BRUSSELS — European leaders face a session of soul-searching and strategy planning over Ukraine at their year-end summit on Friday when they will discuss why Kiev rejected an EU free-trade deal and took a bailout from Russia instead.
As well as weighing Ukraine's decision to turn away and what Europe might have done to prevent it, leaders will debate the message they want to send to swathes of Ukrainians now protesting against President Viktor Yanukovych's move.
They will also have to agree what line to take with Russia, which applied intense political and economic pressure on the former Soviet republic to spurn the EU deal. President Vladimir Putin and the EU are due to hold talks in Brussels in late January.

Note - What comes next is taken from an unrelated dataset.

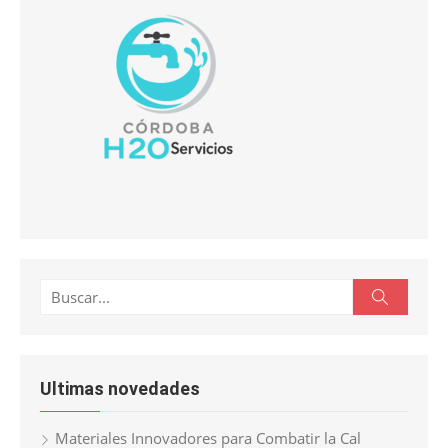
Buscar:
Buscar
Ultimas novedades
Materiales Innovadores para Combatir la Cal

Asked how the leaders' discussion was likely to go on Friday, one senior official involved in the talks said: "The goal will be to prevent a whole lot of Russia-bashing."
Yanukovych's rejection of the EU deal at a meeting with European leaders in Vilnius last month has already prompted some self-examination, including questions over whether the EU should have offered more money or potential membership to Ukraine as an inducement.
Moscow has said it will give Yanukovych's government a $15 billion lifeline and slash the price of its gas by about a third, two gifts Ukraine could not ignore.
But the EU has argued its offer of a free-trade and political association agreement was not short on financial incentives either. A document prepared by EU officials shows benefits of up to $19 billion could have flowed to Ukraine over seven years if it had signed up.
Even if those numbers had been presented to Yanukovych ahead of the Vilnius meeting, it seems unlikely that he would have plumped for the EU deal given the amount of pressure he was under from the Kremlin.
Following two secret meetings with Putin in November, Yanukovych told EU officials it was going to cost Ukraine $160 billion over three years to sign up with them, in terms of the cost of meeting EU obligations and lost trade with Russia.
EU officials dismissed the number as complete fantasy and there was no evidence to back it up. But it showed the kind of money that Yanukovych, whose son is a multi-millionaire and who surrounds himself with oligarchs, is keen to attract.